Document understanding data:
____

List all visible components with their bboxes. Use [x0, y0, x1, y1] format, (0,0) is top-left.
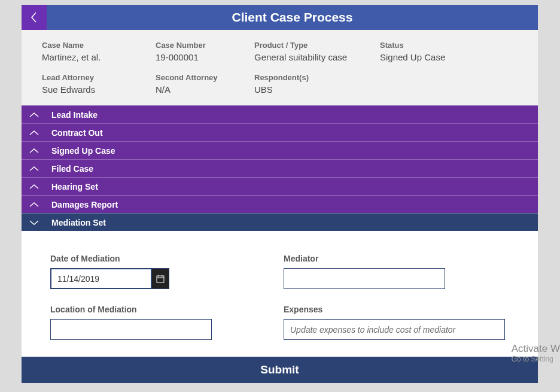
accordion-item-mediation-set[interactable]: Mediation Set	[22, 213, 538, 231]
second-attorney-value: N/A	[156, 84, 254, 95]
mediator-input[interactable]	[284, 268, 445, 289]
chevron-up-icon	[29, 201, 51, 208]
case-number-label: Case Number	[156, 41, 254, 50]
chevron-up-icon	[29, 183, 51, 190]
product-type-label: Product / Type	[254, 41, 380, 50]
second-attorney-label: Second Attorney	[156, 73, 254, 82]
accordion-item-damages-report[interactable]: Damages Report	[22, 195, 538, 213]
watermark-line1: Activate W	[512, 343, 560, 355]
header-bar: Client Case Process	[22, 5, 538, 30]
mediation-form-panel: Date of Mediation Mediator	[22, 231, 538, 357]
chevron-up-icon	[29, 147, 51, 154]
accordion-item-hearing-set[interactable]: Hearing Set	[22, 177, 538, 195]
watermark-line2: Go to Setting	[512, 355, 560, 363]
respondents-value: UBS	[254, 84, 380, 95]
lead-attorney-label: Lead Attorney	[42, 73, 156, 82]
status-label: Status	[380, 41, 518, 50]
svg-rect-0	[157, 276, 164, 282]
case-number-value: 19-000001	[156, 52, 254, 62]
mediator-label: Mediator	[284, 254, 509, 263]
expenses-input[interactable]	[284, 319, 505, 340]
accordion-item-signed-up-case[interactable]: Signed Up Case	[22, 141, 538, 159]
page-title: Client Case Process	[47, 5, 538, 30]
date-of-mediation-input[interactable]	[50, 268, 152, 289]
chevron-up-icon	[29, 165, 51, 172]
accordion-label: Filed Case	[51, 164, 538, 174]
chevron-left-icon	[29, 11, 39, 23]
accordion-item-lead-intake[interactable]: Lead Intake	[22, 105, 538, 123]
respondents-label: Respondent(s)	[254, 73, 380, 82]
accordion-label: Mediation Set	[51, 218, 538, 227]
location-of-mediation-label: Location of Mediation	[50, 305, 230, 314]
accordion-label: Damages Report	[51, 200, 538, 209]
process-accordion: Lead Intake Contract Out Signed Up Case …	[22, 105, 538, 231]
case-summary-panel: Case Name Martinez, et al. Case Number 1…	[22, 30, 538, 105]
case-name-value: Martinez, et al.	[42, 52, 156, 62]
product-type-value: General suitability case	[254, 52, 380, 62]
case-name-label: Case Name	[42, 41, 156, 50]
accordion-label: Contract Out	[51, 128, 538, 138]
calendar-button[interactable]	[151, 268, 169, 289]
date-of-mediation-label: Date of Mediation	[50, 254, 230, 263]
chevron-up-icon	[29, 111, 51, 118]
expenses-label: Expenses	[284, 305, 509, 314]
accordion-label: Hearing Set	[51, 182, 538, 192]
submit-button[interactable]: Submit	[22, 357, 538, 383]
location-of-mediation-input[interactable]	[50, 319, 212, 340]
calendar-icon	[156, 274, 165, 284]
os-watermark: Activate W Go to Setting	[512, 343, 560, 363]
status-value: Signed Up Case	[380, 52, 518, 62]
accordion-item-filed-case[interactable]: Filed Case	[22, 159, 538, 177]
back-button[interactable]	[22, 5, 47, 30]
accordion-label: Lead Intake	[51, 110, 538, 120]
lead-attorney-value: Sue Edwards	[42, 84, 156, 95]
accordion-label: Signed Up Case	[51, 146, 538, 156]
accordion-item-contract-out[interactable]: Contract Out	[22, 123, 538, 141]
chevron-down-icon	[29, 219, 51, 226]
chevron-up-icon	[29, 129, 51, 136]
app-window: Client Case Process Case Name Martinez, …	[22, 5, 538, 383]
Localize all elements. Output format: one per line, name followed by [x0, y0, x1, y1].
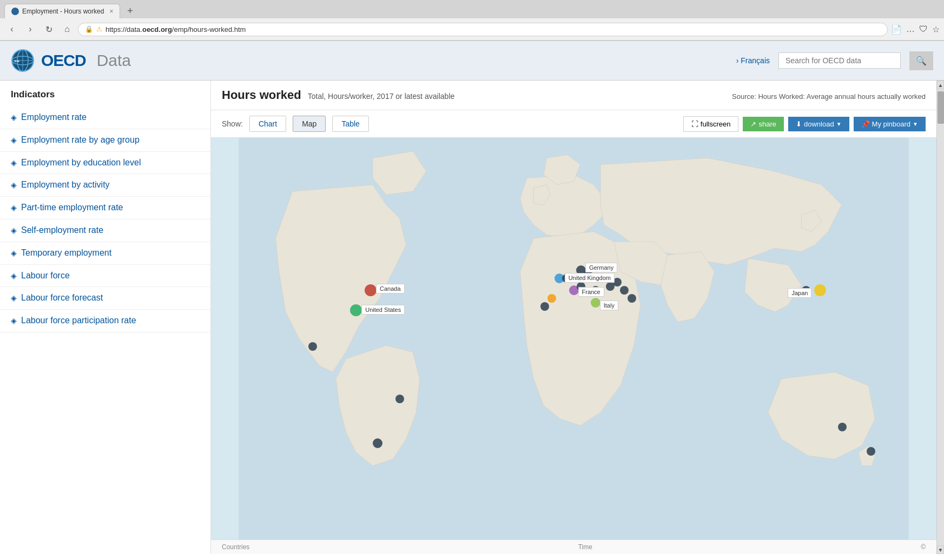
sidebar-label-employment-rate-age: Employment rate by age group	[21, 135, 140, 146]
scroll-down-button[interactable]: ▼	[937, 545, 944, 554]
sidebar-item-temporary[interactable]: ◈ Temporary employment	[0, 242, 210, 265]
sidebar-item-part-time[interactable]: ◈ Part-time employment rate	[0, 197, 210, 219]
source-text: Source: Hours Worked: Average annual hou…	[732, 92, 926, 101]
sidebar-item-self-employment[interactable]: ◈ Self-employment rate	[0, 219, 210, 242]
svg-text:»»: »»	[14, 58, 19, 64]
sidebar-label-part-time: Part-time employment rate	[21, 202, 123, 214]
sidebar-item-employment-rate-age[interactable]: ◈ Employment rate by age group	[0, 129, 210, 152]
content-area: Hours worked Total, Hours/worker, 2017 o…	[211, 81, 936, 554]
map-view-button[interactable]: Map	[293, 116, 326, 132]
map-dot-canada[interactable]	[365, 284, 377, 296]
map-dot-eu6[interactable]	[577, 282, 585, 291]
map-dot-usa[interactable]	[350, 304, 362, 316]
map-dot-spain[interactable]	[547, 294, 556, 303]
download-label: download	[804, 120, 834, 128]
table-view-button[interactable]: Table	[332, 116, 368, 132]
main-content: Indicators ◈ Employment rate ◈ Employmen…	[0, 81, 944, 554]
pocket-icon[interactable]: 🛡	[919, 24, 928, 34]
sidebar-label-labour-force: Labour force	[21, 270, 70, 282]
back-button[interactable]: ‹	[4, 22, 19, 37]
sidebar-item-employment-education[interactable]: ◈ Employment by education level	[0, 152, 210, 175]
url-text: https://data.oecd.org/emp/hours-worked.h…	[105, 25, 881, 34]
sidebar-title: Indicators	[0, 89, 210, 106]
fullscreen-label: fullscreen	[701, 120, 731, 128]
sidebar-item-employment-activity[interactable]: ◈ Employment by activity	[0, 174, 210, 197]
map-label-canada: Canada	[376, 284, 405, 294]
map-container[interactable]: CanadaUnited StatesUnited KingdomGermany…	[211, 138, 936, 539]
sidebar-label-employment-rate: Employment rate	[21, 112, 87, 123]
action-buttons: ⛶ fullscreen ↗ share ⬇ download ▼ 📌 My p…	[683, 116, 926, 132]
bottom-time: Time	[578, 543, 592, 551]
tab-close-button[interactable]: ×	[109, 8, 113, 15]
share-icon: ↗	[750, 120, 756, 128]
map-dot-chile[interactable]	[373, 438, 382, 448]
scroll-up-button[interactable]: ▲	[937, 81, 944, 89]
francais-link[interactable]: Français	[736, 56, 770, 65]
pinboard-label: My pinboard	[872, 120, 911, 128]
reader-icon[interactable]: 📄	[891, 24, 902, 35]
map-dot-italy[interactable]	[591, 298, 600, 308]
tab-bar: Employment - Hours worked × +	[0, 0, 944, 18]
sidebar-label-employment-activity: Employment by activity	[21, 179, 110, 191]
page-title: Hours worked	[222, 88, 301, 102]
tab-favicon	[11, 8, 19, 15]
map-dot-nz[interactable]	[867, 447, 875, 456]
scrollbar[interactable]: ▲ ▼	[936, 81, 944, 554]
oecd-logo[interactable]: »» OECD Data	[11, 49, 131, 72]
map-dot-eu2[interactable]	[584, 270, 592, 279]
copyright-icon: ©	[921, 543, 926, 551]
page-header: »» OECD Data Français 🔍	[0, 41, 944, 81]
browser-toolbar: ‹ › ↻ ⌂ 🔒 ⚠ https://data.oecd.org/emp/ho…	[0, 18, 944, 41]
map-dot-eu5[interactable]	[591, 286, 600, 295]
download-icon: ⬇	[796, 120, 802, 128]
map-dot-eu9[interactable]	[628, 294, 636, 303]
sidebar-item-labour-force-participation[interactable]: ◈ Labour force participation rate	[0, 310, 210, 332]
chevron-icon: ◈	[11, 316, 17, 325]
search-button[interactable]: 🔍	[909, 51, 933, 70]
bottom-countries: Countries	[222, 543, 249, 551]
map-dot-eu8[interactable]	[620, 286, 629, 295]
sidebar-item-labour-force-forecast[interactable]: ◈ Labour force forecast	[0, 287, 210, 310]
share-button[interactable]: ↗ share	[743, 117, 784, 131]
more-icon[interactable]: …	[906, 24, 915, 34]
view-toolbar: Show: Chart Map Table ⛶ fullscreen ↗ sha…	[211, 110, 936, 138]
address-bar[interactable]: 🔒 ⚠ https://data.oecd.org/emp/hours-work…	[78, 23, 888, 36]
chevron-icon: ◈	[11, 226, 17, 235]
sidebar-item-labour-force[interactable]: ◈ Labour force	[0, 265, 210, 288]
oecd-brand-text: OECD	[41, 51, 86, 70]
map-dot-australia[interactable]	[838, 423, 847, 431]
sidebar-label-temporary: Temporary employment	[21, 248, 111, 259]
map-dot-eu10[interactable]	[540, 302, 549, 311]
search-bar[interactable]	[778, 52, 901, 69]
fullscreen-button[interactable]: ⛶ fullscreen	[683, 116, 739, 132]
forward-button[interactable]: ›	[23, 22, 38, 37]
scroll-thumb[interactable]	[938, 91, 944, 124]
map-dot-korea[interactable]	[802, 286, 810, 295]
tab-title: Employment - Hours worked	[22, 8, 104, 15]
chevron-icon: ◈	[11, 249, 17, 257]
map-dot-brazil[interactable]	[395, 395, 404, 403]
map-dot-mexico[interactable]	[308, 342, 317, 351]
search-input[interactable]	[785, 56, 894, 65]
bookmark-icon[interactable]: ☆	[932, 24, 940, 35]
chevron-icon: ◈	[11, 294, 17, 302]
active-tab[interactable]: Employment - Hours worked ×	[4, 4, 120, 18]
chevron-icon: ◈	[11, 158, 17, 167]
home-button[interactable]: ⌂	[60, 22, 75, 37]
sidebar: Indicators ◈ Employment rate ◈ Employmen…	[0, 81, 211, 554]
map-dots-container: CanadaUnited StatesUnited KingdomGermany…	[211, 138, 936, 539]
chevron-icon: ◈	[11, 203, 17, 212]
map-dot-eu3[interactable]	[598, 274, 607, 283]
map-dot-eu7[interactable]	[613, 278, 622, 286]
new-tab-button[interactable]: +	[122, 3, 137, 18]
chart-view-button[interactable]: Chart	[249, 116, 286, 132]
sidebar-item-employment-rate[interactable]: ◈ Employment rate	[0, 106, 210, 129]
map-dot-japan[interactable]	[814, 284, 826, 296]
pin-icon: 📌	[861, 120, 870, 128]
pinboard-button[interactable]: 📌 My pinboard ▼	[854, 117, 926, 131]
download-button[interactable]: ⬇ download ▼	[788, 117, 849, 131]
sidebar-label-labour-force-participation: Labour force participation rate	[21, 315, 136, 326]
map-dot-eu1[interactable]	[562, 274, 571, 283]
header-right: Français 🔍	[736, 51, 933, 70]
reload-button[interactable]: ↻	[41, 22, 56, 37]
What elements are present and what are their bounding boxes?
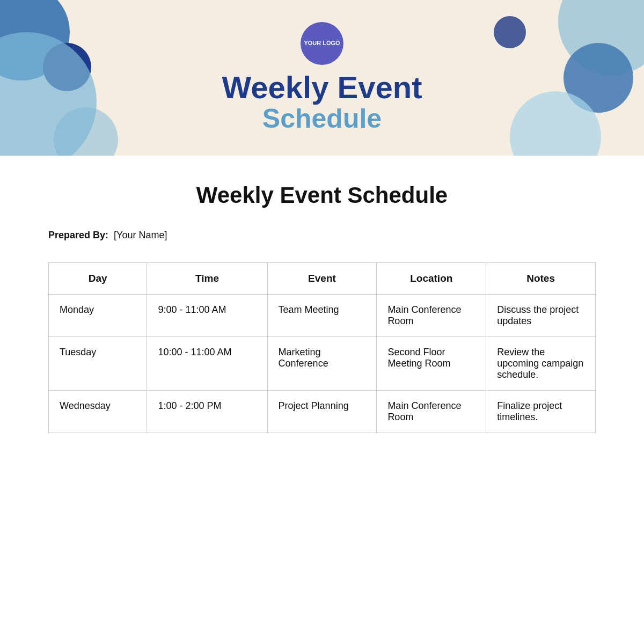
- cell-notes-1: Review the upcoming campaign schedule.: [486, 337, 596, 391]
- col-header-day: Day: [49, 263, 147, 295]
- cell-location-0: Main Conference Room: [377, 295, 486, 337]
- cell-location-1: Second Floor Meeting Room: [377, 337, 486, 391]
- cell-time-0: 9:00 - 11:00 AM: [147, 295, 267, 337]
- schedule-table: Day Time Event Location Notes Monday9:00…: [48, 262, 596, 433]
- page-title: Weekly Event Schedule: [48, 182, 596, 208]
- cell-time-1: 10:00 - 11:00 AM: [147, 337, 267, 391]
- prepared-by-label: Prepared By:: [48, 230, 108, 240]
- col-header-time: Time: [147, 263, 267, 295]
- header-title-line2: Schedule: [262, 104, 382, 134]
- cell-time-2: 1:00 - 2:00 PM: [147, 391, 267, 433]
- table-header-row: Day Time Event Location Notes: [49, 263, 596, 295]
- cell-day-0: Monday: [49, 295, 147, 337]
- dots-pattern-topright: · · · · · ·· · · · · ·· · · · · ·: [512, 11, 569, 33]
- logo-circle: YOUR LOGO: [301, 22, 343, 65]
- dots-pattern-bottomright: · · · · · ·· · · · · ·· · · · · ·: [458, 117, 515, 140]
- cell-event-2: Project Planning: [267, 391, 377, 433]
- header-banner: · · · · · ·· · · · · ·· · · · · · · · · …: [0, 0, 644, 156]
- cell-notes-0: Discuss the project updates: [486, 295, 596, 337]
- col-header-notes: Notes: [486, 263, 596, 295]
- table-row: Monday9:00 - 11:00 AMTeam MeetingMain Co…: [49, 295, 596, 337]
- cell-location-2: Main Conference Room: [377, 391, 486, 433]
- main-content: Weekly Event Schedule Prepared By: [Your…: [0, 156, 644, 465]
- cell-notes-2: Finalize project timelines.: [486, 391, 596, 433]
- logo-text: YOUR LOGO: [304, 39, 340, 47]
- prepared-by-value: [Your Name]: [114, 230, 167, 240]
- cell-event-0: Team Meeting: [267, 295, 377, 337]
- cell-day-2: Wednesday: [49, 391, 147, 433]
- prepared-by: Prepared By: [Your Name]: [48, 230, 596, 241]
- cell-event-1: Marketing Conference: [267, 337, 377, 391]
- cell-day-1: Tuesday: [49, 337, 147, 391]
- col-header-event: Event: [267, 263, 377, 295]
- dots-pattern-topleft: · · · · · ·· · · · · ·· · · · · ·: [86, 70, 143, 92]
- table-row: Tuesday10:00 - 11:00 AMMarketing Confere…: [49, 337, 596, 391]
- header-title-line1: Weekly Event: [222, 70, 422, 105]
- table-row: Wednesday1:00 - 2:00 PMProject PlanningM…: [49, 391, 596, 433]
- col-header-location: Location: [377, 263, 486, 295]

____

→ **How to complete this task**: Find the lines above holding the word "dots" and show them.

→ **Exercise output**:
map-dots-container: CanadaUnited StatesUnited KingdomGermany…	[211, 138, 936, 539]
- dots-pattern-topright: · · · · · ·· · · · · ·· · · · · ·: [512, 11, 569, 33]
- dots-pattern-bottomright: · · · · · ·· · · · · ·· · · · · ·: [458, 117, 515, 140]
- dots-pattern-topleft: · · · · · ·· · · · · ·· · · · · ·: [86, 70, 143, 92]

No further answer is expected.